THE INDIAN middle class can't get by without servants, but for the first time in history they are minded to give it a try.
If you catch Bollywood's big new weepie, Hamara Dil Aapke Paas Hai (My Heart is For You), you will notice an odd thing. Although the protagonists inhabit a palatial villa in south Delhi that would require a staff of 10 just to keep it ticking over, their chic little nuclear family appears to live there all alone.
The heroine, played by Aishwarya Rai, draped in high-fashion saris, answers the front door, whips up cordon bleu meals and carries them to the table, all with no visible means of support. One has to suppose that she also does the washing-up afterwards, though Satish Kaushik, the director, has not taken fantasy quite that far.
Until recently, moderately well-off Indians suffered no embarrassment from having their lives buttressed by servants. The typical view - though rarely spelt out - was that the British middle class was short-sighted in letting its domestics slip through its fingers. A sufficiency of hard-working domestics - often working seven-day weeks - is one of the few things an Indian housewife can put in the scales against all the advantages her Western counterpart enjoys: spending money, exotic holidays and freedom from the nagging fear that at any moment half a dozen distant relatives may roll up without warning, expecting to stay for a week or three.

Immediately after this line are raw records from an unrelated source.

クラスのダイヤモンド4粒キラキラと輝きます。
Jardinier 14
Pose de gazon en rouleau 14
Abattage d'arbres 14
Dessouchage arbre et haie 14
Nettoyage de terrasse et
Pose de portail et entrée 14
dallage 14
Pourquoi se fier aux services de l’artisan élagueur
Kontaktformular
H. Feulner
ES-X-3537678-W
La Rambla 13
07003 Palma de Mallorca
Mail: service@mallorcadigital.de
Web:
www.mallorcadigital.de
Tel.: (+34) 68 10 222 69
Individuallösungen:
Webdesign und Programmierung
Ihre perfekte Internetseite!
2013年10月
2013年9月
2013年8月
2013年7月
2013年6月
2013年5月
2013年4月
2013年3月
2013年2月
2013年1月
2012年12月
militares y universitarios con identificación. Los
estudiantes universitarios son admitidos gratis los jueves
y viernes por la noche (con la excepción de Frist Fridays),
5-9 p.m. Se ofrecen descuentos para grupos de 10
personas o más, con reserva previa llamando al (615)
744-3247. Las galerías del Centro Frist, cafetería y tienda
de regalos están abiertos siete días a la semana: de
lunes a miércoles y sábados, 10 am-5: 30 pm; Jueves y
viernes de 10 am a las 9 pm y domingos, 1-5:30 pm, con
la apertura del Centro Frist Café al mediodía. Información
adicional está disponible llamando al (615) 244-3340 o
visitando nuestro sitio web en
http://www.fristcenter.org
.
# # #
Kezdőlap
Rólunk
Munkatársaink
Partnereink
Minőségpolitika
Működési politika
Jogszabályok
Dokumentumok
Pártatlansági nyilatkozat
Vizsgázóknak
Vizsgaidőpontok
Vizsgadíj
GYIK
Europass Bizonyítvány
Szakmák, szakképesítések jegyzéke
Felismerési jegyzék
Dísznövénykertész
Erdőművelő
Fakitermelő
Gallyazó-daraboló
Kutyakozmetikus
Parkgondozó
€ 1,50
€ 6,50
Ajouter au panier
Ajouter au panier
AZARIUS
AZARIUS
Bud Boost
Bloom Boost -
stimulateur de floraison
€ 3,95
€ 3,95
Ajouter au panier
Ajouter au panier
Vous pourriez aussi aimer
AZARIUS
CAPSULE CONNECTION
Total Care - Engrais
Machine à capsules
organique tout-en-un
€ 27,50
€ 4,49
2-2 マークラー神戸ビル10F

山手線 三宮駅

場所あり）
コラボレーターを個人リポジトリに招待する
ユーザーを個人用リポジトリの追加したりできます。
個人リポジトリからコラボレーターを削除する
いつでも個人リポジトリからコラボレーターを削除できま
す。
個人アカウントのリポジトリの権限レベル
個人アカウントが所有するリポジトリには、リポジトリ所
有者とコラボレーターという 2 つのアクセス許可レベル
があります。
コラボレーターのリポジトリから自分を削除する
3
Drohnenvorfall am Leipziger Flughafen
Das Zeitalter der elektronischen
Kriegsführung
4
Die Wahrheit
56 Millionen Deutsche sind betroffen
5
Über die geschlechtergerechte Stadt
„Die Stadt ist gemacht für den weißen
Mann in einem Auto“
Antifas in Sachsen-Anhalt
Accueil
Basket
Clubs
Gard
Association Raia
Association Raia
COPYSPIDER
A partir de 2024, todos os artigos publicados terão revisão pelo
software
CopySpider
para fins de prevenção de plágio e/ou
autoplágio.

When the Indian lady collapses in her armchair and cries for "Chai!", she enjoys the momentary sensation that the West does not have a total monopoly on the good things in life. But all this is beginning to change in a most uncomfortable and disturbing way.
Commercial Indian films are becoming schizophrenic. The bedrock audience is in the big Indian cities, but a rapidly growing slice of the market lives abroad. …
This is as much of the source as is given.